La Carità fraterna è il segno luminoso nel mondo avvolto dalle tenebre della paura
Martedì della V settimana di Quaresima
«Dove vado io, voi non potete venire». Sta per giungere il momento della Pasqua di Gesù, l’ora di «passare da questo mondo al Padre» (Gv 13,1), non è un passaggio facile perché bisogna attraversare la morte. I farisei pensano che Gesù sa di andare incontro alla morte perché vuole togliersi la vita, mentre in realtà Egli sta andando sì verso la morte, ma incontro al Padre, amando i suoi che sono nel mondo fino alla fine, fino ad offrire la sua vita.
Come accenna la vicenda narrata nella prima lettura, la morte è causata dal morso dei «serpenti brucianti» mentre il popolo stanco del cammino nel deserto parla contro Dio e Mosè.

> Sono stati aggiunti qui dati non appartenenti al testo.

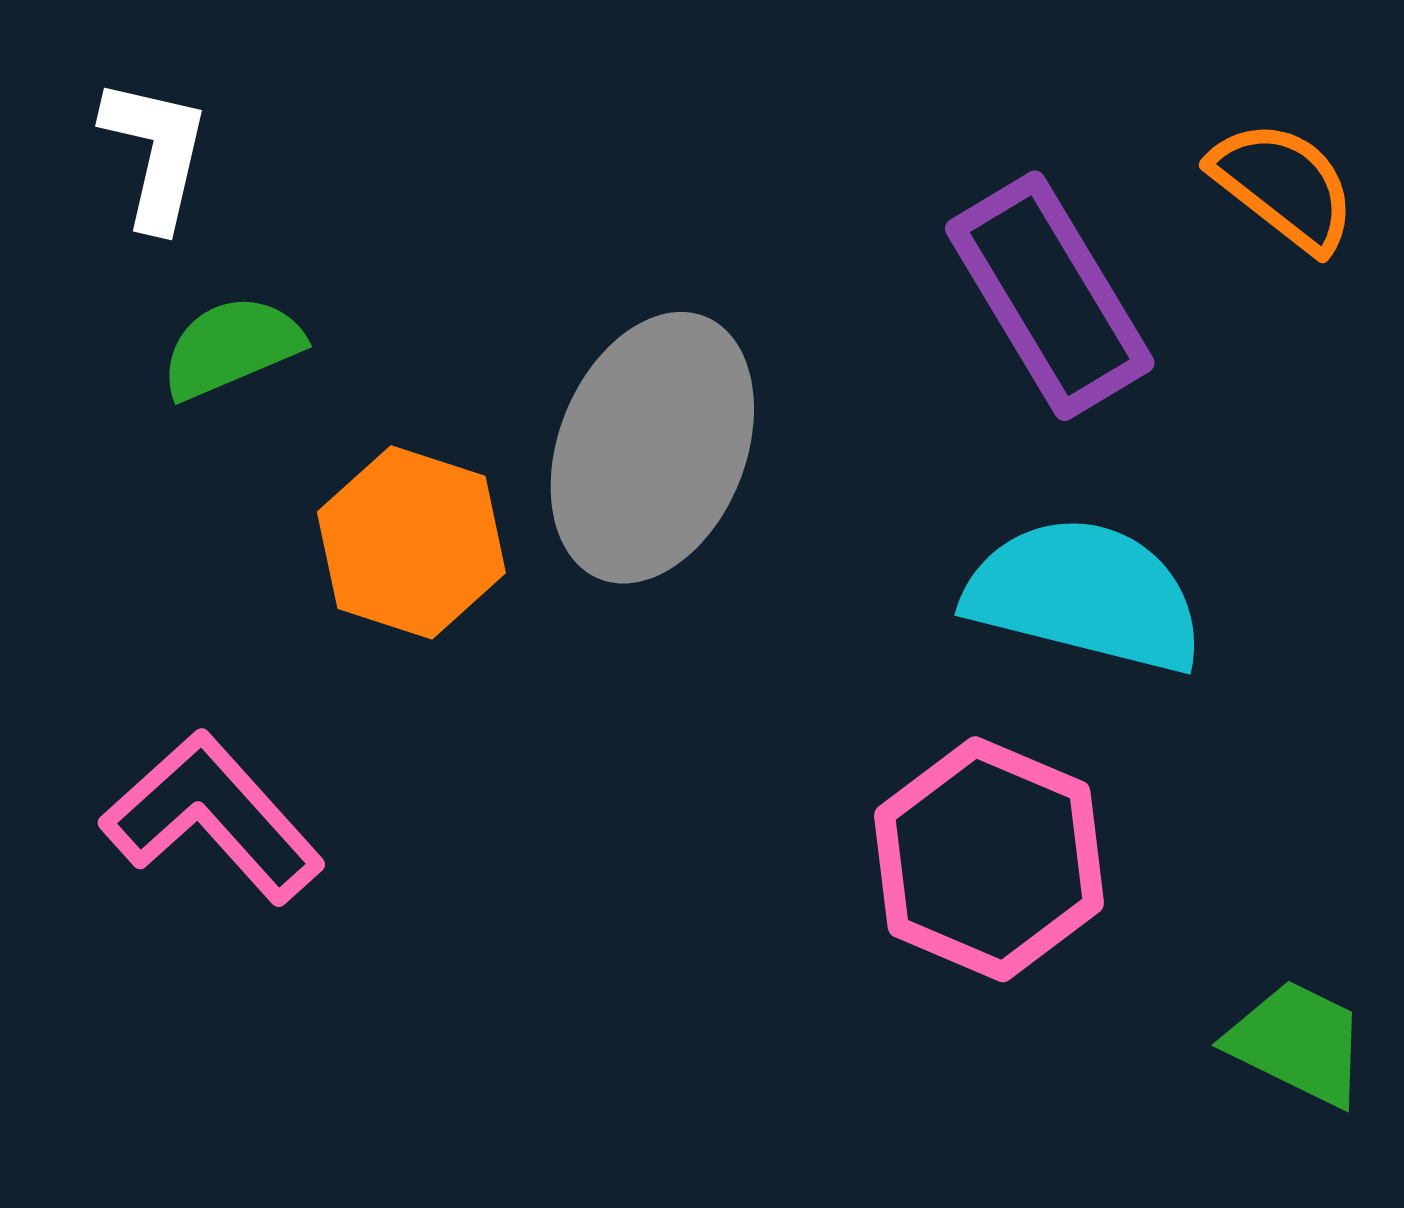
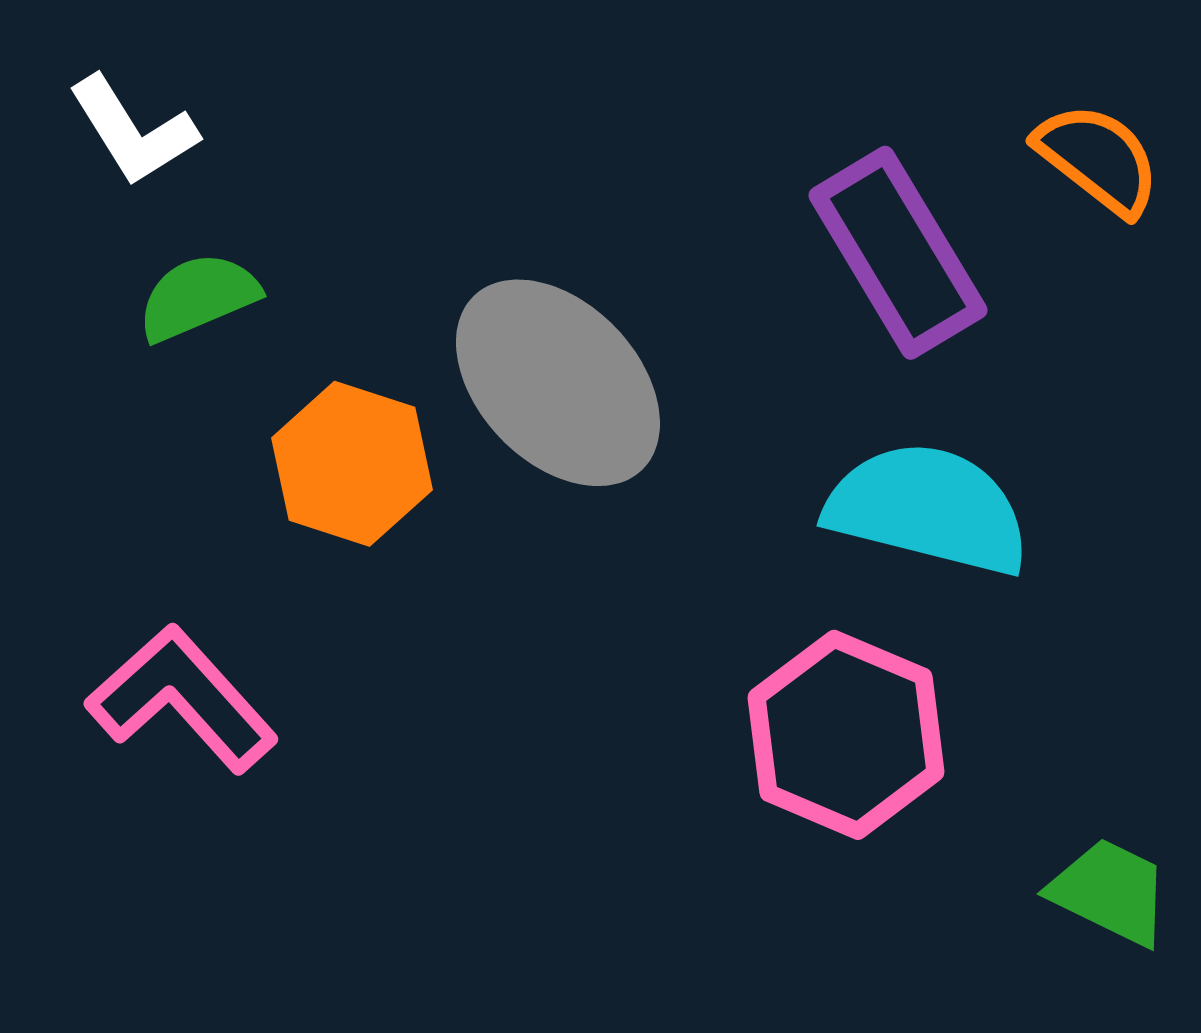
white L-shape: (155, 153) -> (133, 131), turned 135
gray ellipse: (652, 448) -> (558, 383), turned -66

La mormorazione, cioè il parlare contro gli altri, soprattutto quelli che stanno facendo qualcosa per aiutarci a venir fuori dal “deserto”, è causa di quello che Gesù chiama «morire nel peccato». Il parlare male degli altri, da una parte è come il morso del serpente che avvelena e causa morte attorno, dall’altra crea una voragine che fa cadere nel vuoto l’aiuto di Dio che ci viene offerto per mezzo dei fratelli.

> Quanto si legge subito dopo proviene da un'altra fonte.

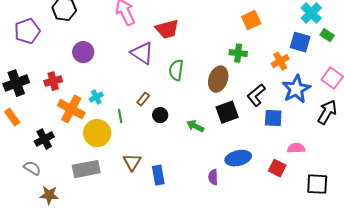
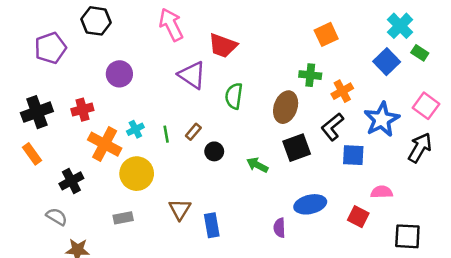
red trapezoid: (167, 29) -> (223, 46), turned 35
blue square: (300, 42) -> (387, 62), turned 30
orange cross: (280, 61) -> (342, 91), moved
green line: (120, 116) -> (166, 134), moved
gray rectangle: (86, 169) -> (123, 218), size x0.6

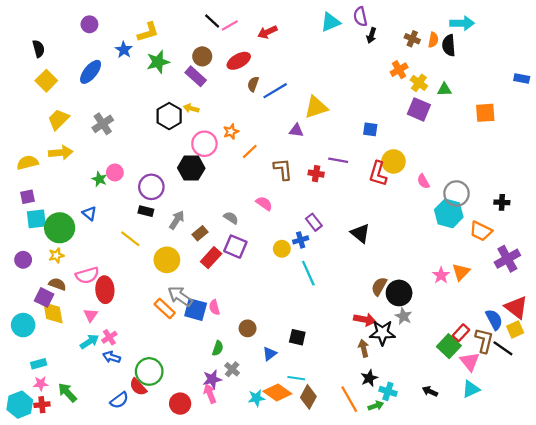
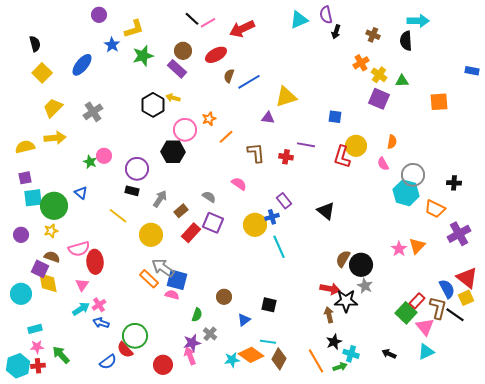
purple circle: (89, 24) -> (99, 15), moved
red arrow: (267, 32) -> (242, 29), size x1.4
orange semicircle: (433, 40) -> (392, 142), moved
yellow circle: (282, 249) -> (255, 225), size x1.5
pink semicircle: (214, 307) -> (172, 295), moved, turned 120

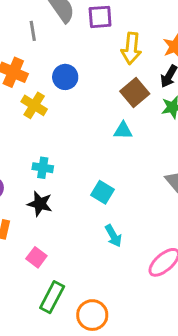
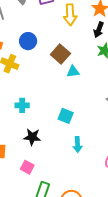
brown square: (135, 93) -> (60, 54), moved
black star: (40, 204) -> (32, 137), moved
cyan arrow: (113, 236) -> (77, 144), turned 35

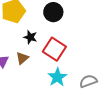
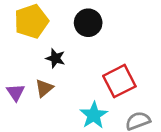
red square: (54, 49) -> (119, 81), moved, turned 30

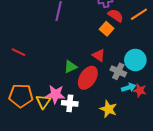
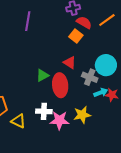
red ellipse: (88, 78) -> (60, 85), turned -35
pink star: (55, 94) -> (59, 120), moved
yellow triangle: (43, 102) -> (18, 121), moved, turned -35
yellow star: (108, 109) -> (82, 115), turned -30

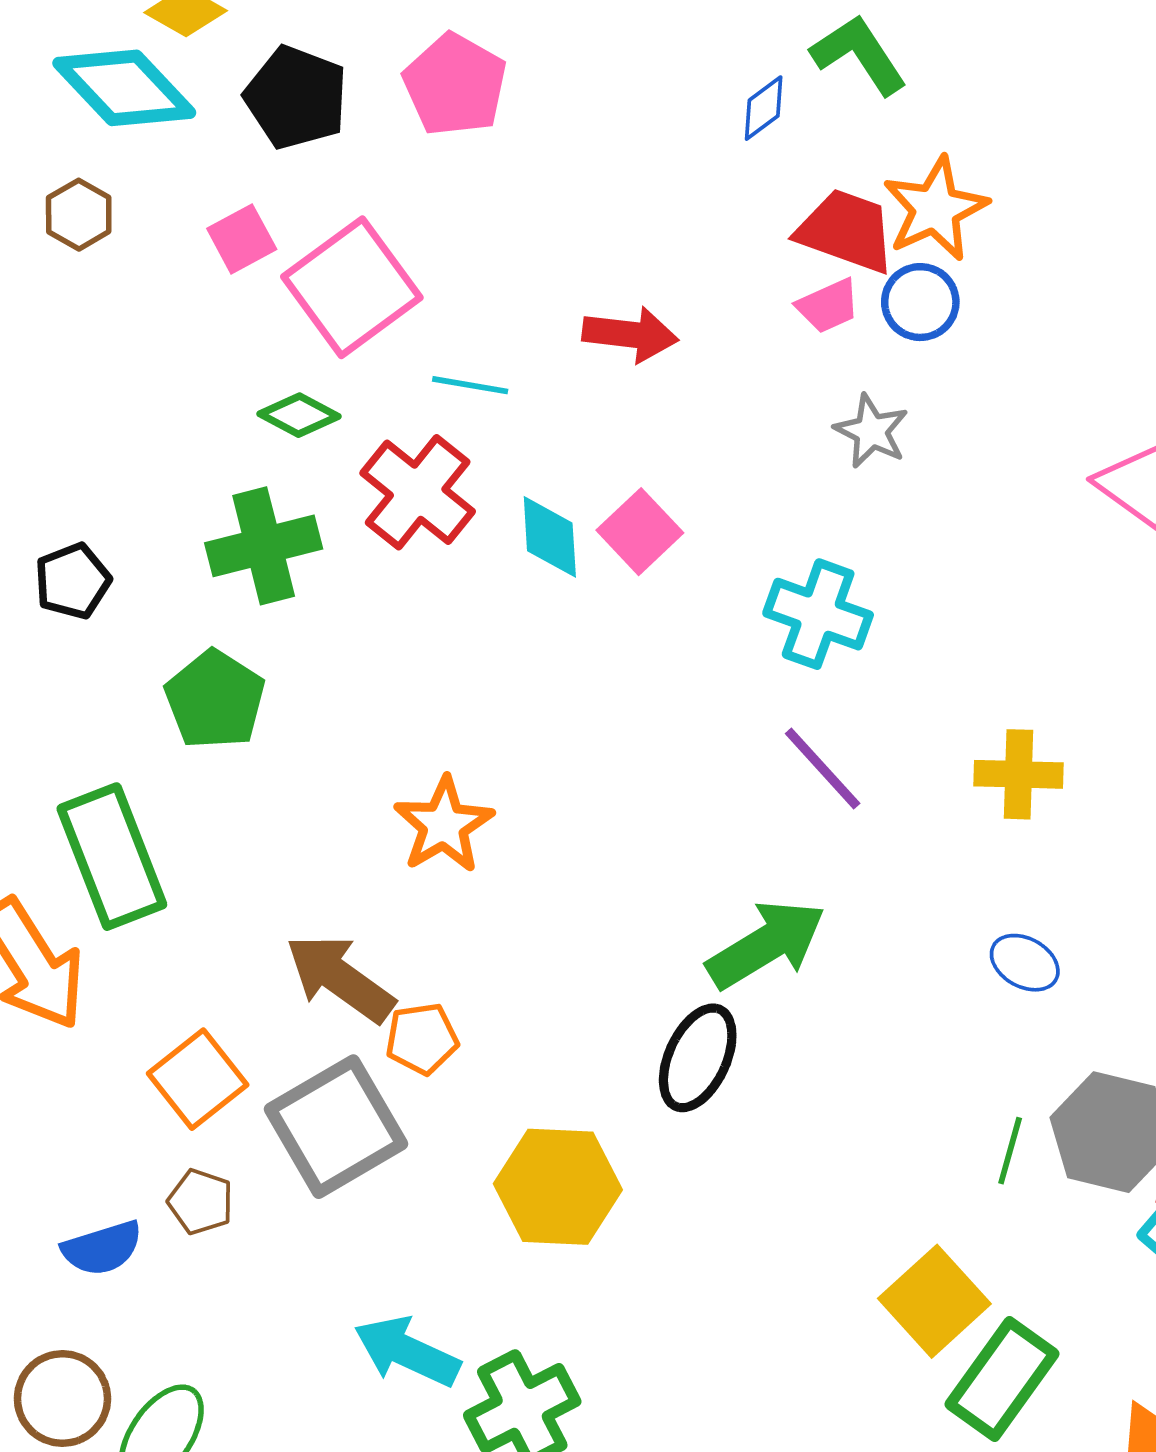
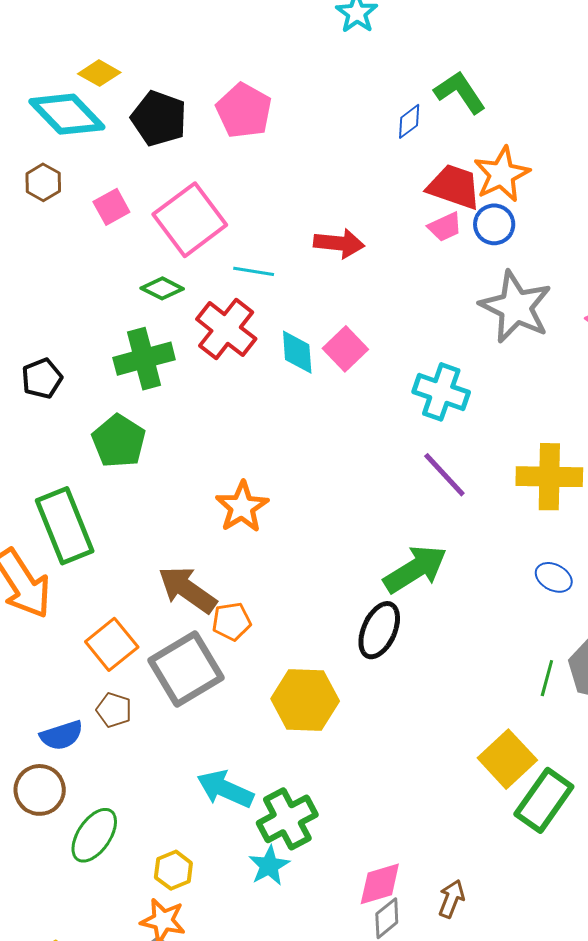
pink square: (242, 239) -> (111, 207), moved
gray star: (871, 431) -> (516, 307), moved, size x1.8
yellow cross: (1018, 774) -> (549, 477), size x1.4
brown circle: (62, 1399) -> (40, 790), moved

«Chi sei tu?», domandano i farisei a Gesù. Questo interrogativo è bene porlo a Gesù: «Tu, chi sei, per me?». Egli risponde andando incontro alla morte come ogni uomo mortale anche se lui è Dio, e come tale è immortale. Perché Gesù è morto? Perché noi morendo non rimaniamo «di quaggiù» ma, come Lui, diventiamo «di lassù». Credere in Gesù significa procedere nel cammino della vita, soprattutto quando essa ci appare come un deserto in cui ci manca molto, con la certezza che Lui non ci lascia soli, anche se ne avvertiamo l’assenza.

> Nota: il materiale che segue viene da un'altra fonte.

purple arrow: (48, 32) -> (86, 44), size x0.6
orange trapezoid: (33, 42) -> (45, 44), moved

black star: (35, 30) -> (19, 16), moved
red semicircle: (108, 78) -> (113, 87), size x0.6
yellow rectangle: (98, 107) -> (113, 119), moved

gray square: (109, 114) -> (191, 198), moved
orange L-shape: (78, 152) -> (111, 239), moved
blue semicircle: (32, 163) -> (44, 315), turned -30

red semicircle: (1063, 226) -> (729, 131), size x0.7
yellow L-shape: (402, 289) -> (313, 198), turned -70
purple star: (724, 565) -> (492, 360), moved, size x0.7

Nell’ultima cena Gesù ripeterà agli apostoli: «Figlioli, ancora per poco sono con voi; voi mi cercherete ma, come ho detto ai Giudei, ora lo dico anche a voi: dove vado io, voi non potete venire», ma aggiunge: «Vi do un comandamento nuovo: che vi amiate gli uni gli altri. Come io ho amato voi, così, così amatevi anche voi gli uni gli altri» (Gv 13, 33-34). Nel suo cammino terreno Gesù ha sofferto molto per le parole cattive rivoltegli come fendenti. Lo hanno ferito tanto, ma egli non ha mai risposto col giudizio e la condanna come avrebbe potuto fare, ma ha replicato come il Padre gli diceva di parlare e agire. Gesù ha declinato l’amore con la solidarietà attraverso gesti e parole di perdono, di guarigione e di consolazione. L’amore agli uomini è stata la luce che l’ha guidato nelle tenebre della prova. Amando gli uomini fino alla fine, e innalzato sulla croce, è diventato punto di riferimento per ogni uomo che alzando gli occhi verso di Lui, può ottenere la vita.
Così anche i discepoli, nel loro servizio quotidiano, possono essere accecati dall’orgoglio che porta a parlare male degli altri o dallo scoraggiamento che può abbatterli. Sempre, ma soprattutto nei momenti bui, alziamo gli occhi verso Gesù Crocifisso, la nostra stella polare, che ci indica il cammino di liberazione e di vita verso il Padre. Guardando Gesù troviamo forza per amarci reciprocamente e diventare in un mondo, avvolto dalle tenebre della paura e della debolezza, una luce di speranza.
Auguro a tutti una serena giornata e vi benedico di cuore!